Rudin's proof that the Cantor set has no segments

Question

In Principles of Mathematical Analysis, on page 42, Rudin proves that the Cantor set has no segments by stating that every segment $(\alpha,\beta)$ contains a segment of the form $(\frac{3k+1}{3^{n}},\frac{3k+2}{3^{n}})$ if $3^{-n}\lt\frac{\beta-\alpha}{6}$. I don't know how $\frac{\beta-\alpha}{6}$ is obtained.

Answer 1

Your denominators should be $3^n$, not $3^{-n}$.

Suppose that $\alpha$ is just a little bigger than $\frac{3k+1}{3^n}$ for some $k$, so that $(\alpha,\beta)$ is just barely too far to the right to contain $\left(\frac{3k+1}{3^n},\frac{3k+2}{3^n}\right)$ no matter how big $\beta-\alpha$ is. The next interval of that form to the right is

$$\left(\frac{3k+4}{3^n},\frac{3k+5}{3^n}\right)\;;\tag{1}$$

if we ensure that $\frac{3k+5}{3^n}\le\beta$, the interval $(\alpha,\beta)$ will contain the interval $(1)$. If $\alpha=\frac{3k+1}{3^n}+\epsilon$, then

$$\frac{3k+5}{3^n}=\alpha-\epsilon+\frac4{3^n}\;,$$

so we need to make sure that $\beta\ge\alpha-\epsilon+\frac4{3^n}$ no matter how small $\epsilon$ is. This will certainly be the case if $\beta\ge\alpha+\frac4{3^n}$, i.e., if $\beta-\alpha\ge\frac4{3^n}$. In other words, if we choose $n$ big enough so that

$$\frac1{3^n}\le\frac{\beta-\alpha}4\;,$$

the interval $(\alpha,\beta)$ is certain to contain an interval of the form $\left(\frac{3k+1}{3^n},\frac{3k+2}{3^n}\right)$.
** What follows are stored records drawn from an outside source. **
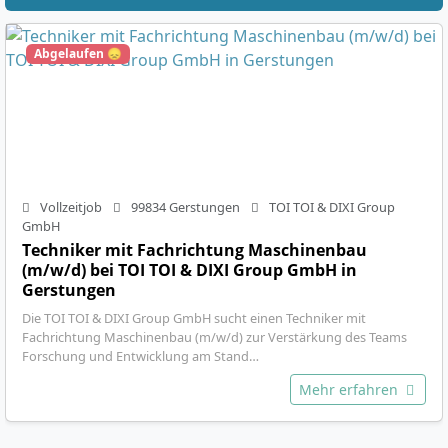
Abgelaufen 😞
Vollzeitjob
99834 Gerstungen
TOI TOI & DIXI Group
GmbH
Techniker mit Fachrichtung Maschinenbau
(m/w/d) bei TOI TOI & DIXI Group GmbH in
Gerstungen
Die TOI TOI & DIXI Group GmbH sucht einen Techniker mit
Fachrichtung Maschinenbau (m/w/d) zur Verstärkung des Teams
Forschung und Entwicklung am Stand…
Mehr erfahren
Clearly this will be the case if $\frac1{3^n}\le\frac{\beta-\alpha}6$.

Answer 2

We want to show that there is an integer $k$ such that $\alpha\le\frac{3k+1}{3^n}$ and $\frac{3k+2}{3^n}\le\beta$,

so we want to have $\frac{\alpha(3^n)-1}{3}\le k\le\frac{\beta(3^n)-2}{3}$.

Such an integer $k$ will exist if $\frac{\beta(3^n)-2}{3}-\frac{\alpha(3^n)-1}{3}\ge1$, so

$(\beta-\alpha)3^n\ge4$ gives $3^{-n}\le\frac{\beta-\alpha}{4}$.

Answer 3

The condition $3^{-m} < \frac{\beta - \alpha}{6}$ is equivalent to $3^{-(m-1)} < \frac{\beta - \alpha}{2}$.

Now if $3^{-(m-1)} < \frac{\beta - \alpha}{2}$, then $[\alpha, \alpha+\frac{\beta - \alpha}{2}]$ contains $\frac{k}{3^{m-1}}$ for some integer $m\geq 2$ and $k\geq 0$.

We can conclude that $[\alpha, \beta] \supset [\frac{k}{3^{m-1}}, \frac{k+1}{3^{m-1}}]$, which is equivalent to $[\frac{3k}{3^{m}}, \frac{3k+3}{3^{m}}]$. Then clearly $(\alpha, \beta) \supset (\frac{3k+1}{3^{m}}, \frac{3k+2}{3^{m}})$.

What I have shown is that the condition you asked, $3^{-m} < \frac{\beta - \alpha}{6}$, is sufficient to conclude that every segment $(\alpha, \beta)$ contains a segment of the form $(\frac{3k+1}{3^{m}}, \frac{3k+2}{3^{m}})$.